The existence and reality of poverty or punishment depends on people’s perception of these concepts, the meanings and interpretations they attribute to them. These concepts do not have a reality independent of these perceptions, meanings and interpretations. As a matter of fact, the same action or situation can be interpreted and interpreted in many different ways.
For example, a death event can be interpreted in many different ways such as accident, suicide, murder, death. Or, while killing a person is considered a crime in some cases, it can be interpreted as an obligation, sometimes even a heroism. This shows that human knowledge is relative.
HUSSERL and PHENOMENOLOGY
Phenomenology is a philosophical school, a philosophical research method developed by Edmund Husserl, which tries to understand how the reality that we accept as given in daily life without questioning is constructed by our consciousness (Srubar, 2005:557).
According to the phenomenological approach, the fact that people do not question the world around them during their daily lives and accept the reality of this world spontaneously and naturally creates a problem.
This ‘natural attitude’ is one that accepts the reality of the everyday world, suspending all doubts that it could be anything else (Swingewood, 1998:316).
Edmund Husserl is considered the founder of phenomenology.
Phenomenology asks the question of how our consciousness acquires and constructs this reality, which we do not question, but which we take for granted with a natural attitude. Therefore, Phenomenology is a philosophical approach that is based on the assumption that the external world is meaningful only with our consciousness of this world, deals with the functioning of human consciousness and tries to examine the ways in which people interpret the world they live in (Craib, 1992:98).
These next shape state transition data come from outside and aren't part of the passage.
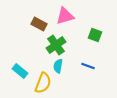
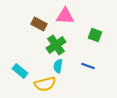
pink triangle: rotated 18 degrees clockwise
yellow semicircle: moved 2 px right, 1 px down; rotated 55 degrees clockwise
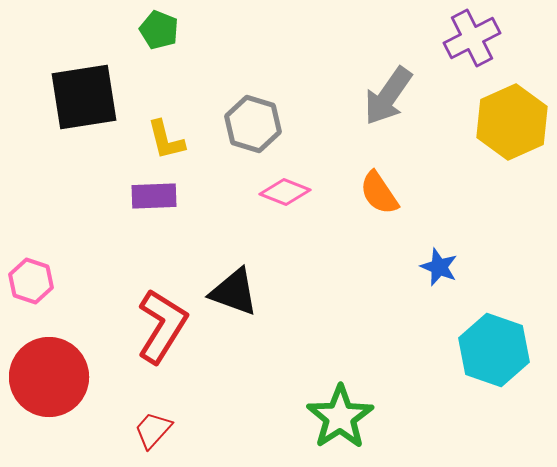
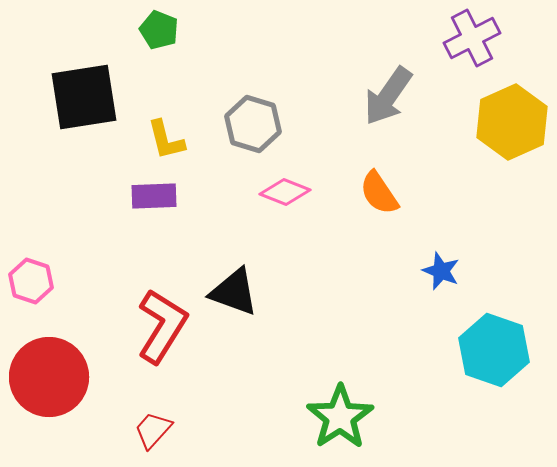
blue star: moved 2 px right, 4 px down
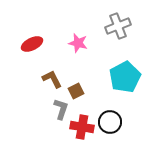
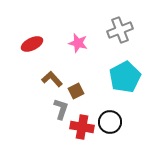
gray cross: moved 2 px right, 4 px down
brown L-shape: rotated 15 degrees counterclockwise
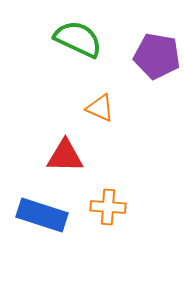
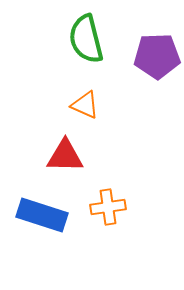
green semicircle: moved 8 px right; rotated 129 degrees counterclockwise
purple pentagon: rotated 12 degrees counterclockwise
orange triangle: moved 15 px left, 3 px up
orange cross: rotated 12 degrees counterclockwise
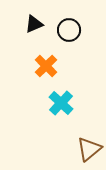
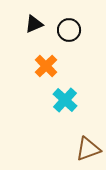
cyan cross: moved 4 px right, 3 px up
brown triangle: moved 1 px left; rotated 20 degrees clockwise
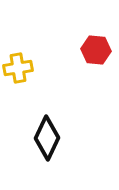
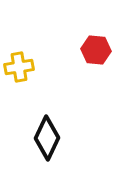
yellow cross: moved 1 px right, 1 px up
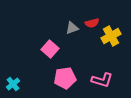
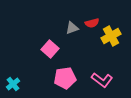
pink L-shape: rotated 20 degrees clockwise
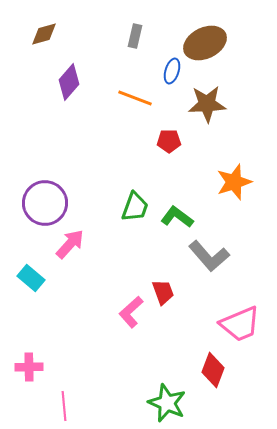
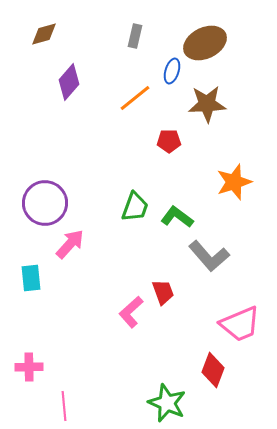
orange line: rotated 60 degrees counterclockwise
cyan rectangle: rotated 44 degrees clockwise
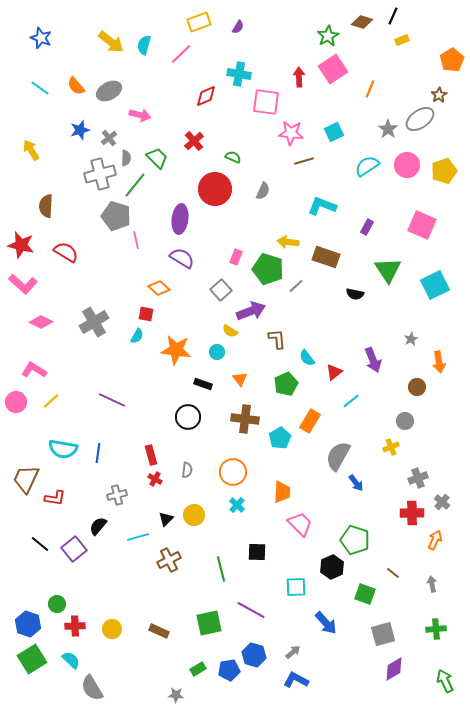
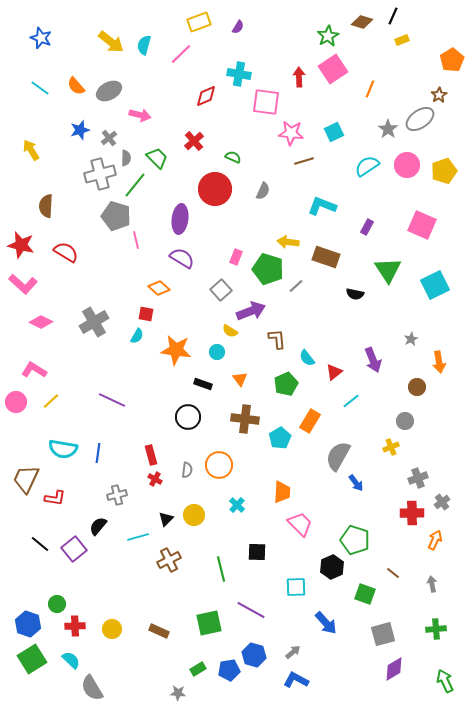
orange circle at (233, 472): moved 14 px left, 7 px up
gray cross at (442, 502): rotated 14 degrees clockwise
gray star at (176, 695): moved 2 px right, 2 px up
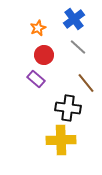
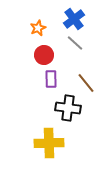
gray line: moved 3 px left, 4 px up
purple rectangle: moved 15 px right; rotated 48 degrees clockwise
yellow cross: moved 12 px left, 3 px down
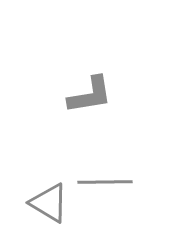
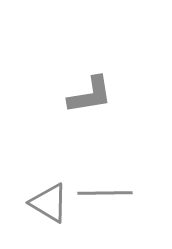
gray line: moved 11 px down
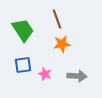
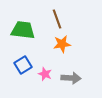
green trapezoid: rotated 50 degrees counterclockwise
blue square: rotated 24 degrees counterclockwise
gray arrow: moved 6 px left, 2 px down
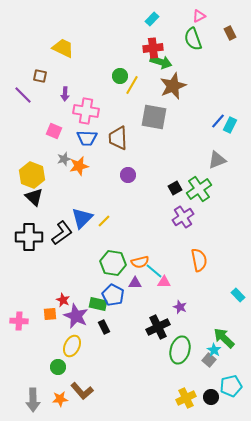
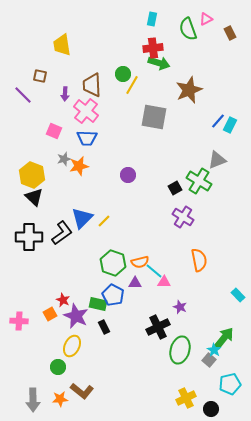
pink triangle at (199, 16): moved 7 px right, 3 px down
cyan rectangle at (152, 19): rotated 32 degrees counterclockwise
green semicircle at (193, 39): moved 5 px left, 10 px up
yellow trapezoid at (63, 48): moved 1 px left, 3 px up; rotated 125 degrees counterclockwise
green arrow at (161, 62): moved 2 px left, 1 px down
green circle at (120, 76): moved 3 px right, 2 px up
brown star at (173, 86): moved 16 px right, 4 px down
pink cross at (86, 111): rotated 30 degrees clockwise
brown trapezoid at (118, 138): moved 26 px left, 53 px up
green cross at (199, 189): moved 8 px up; rotated 25 degrees counterclockwise
purple cross at (183, 217): rotated 25 degrees counterclockwise
green hexagon at (113, 263): rotated 10 degrees clockwise
orange square at (50, 314): rotated 24 degrees counterclockwise
green arrow at (224, 338): rotated 85 degrees clockwise
cyan pentagon at (231, 386): moved 1 px left, 2 px up
brown L-shape at (82, 391): rotated 10 degrees counterclockwise
black circle at (211, 397): moved 12 px down
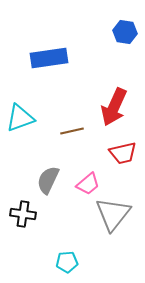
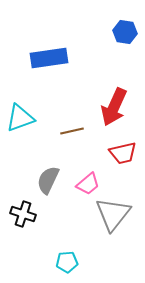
black cross: rotated 10 degrees clockwise
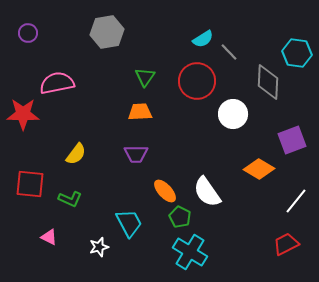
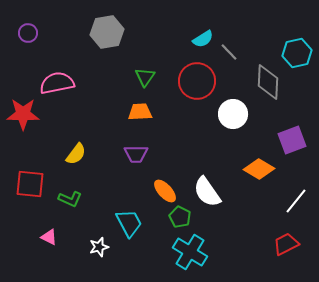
cyan hexagon: rotated 20 degrees counterclockwise
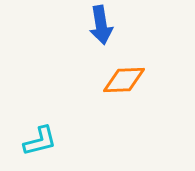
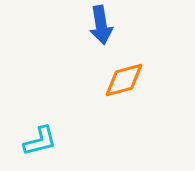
orange diamond: rotated 12 degrees counterclockwise
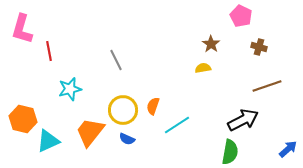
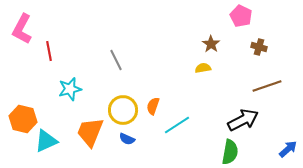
pink L-shape: rotated 12 degrees clockwise
orange trapezoid: rotated 16 degrees counterclockwise
cyan triangle: moved 2 px left
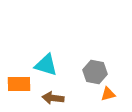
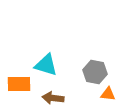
orange triangle: rotated 21 degrees clockwise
The most important feature of Edmund Husserl’s phenomenological philosophy is intentionality.
Accordingly, consciousness always exists as directed towards something/object, that is, in relation to something/object or being conscious of something/object.
For example, consciousness exists in the consciousness of the soil, of the tree. In other words, there are no two separate things, tree and consciousness. Therefore, there is no distinction between object and subject. The object has a reality only in the sense that consciousness turns to it. Thus, according to this definition, the object is constructed by certain kinds of intentional experiences.
To say that objects can have a reality only through the intentional experiences of the consciousness of individuals is to say that they are independent of the intentional experiences of the consciousness of individuals.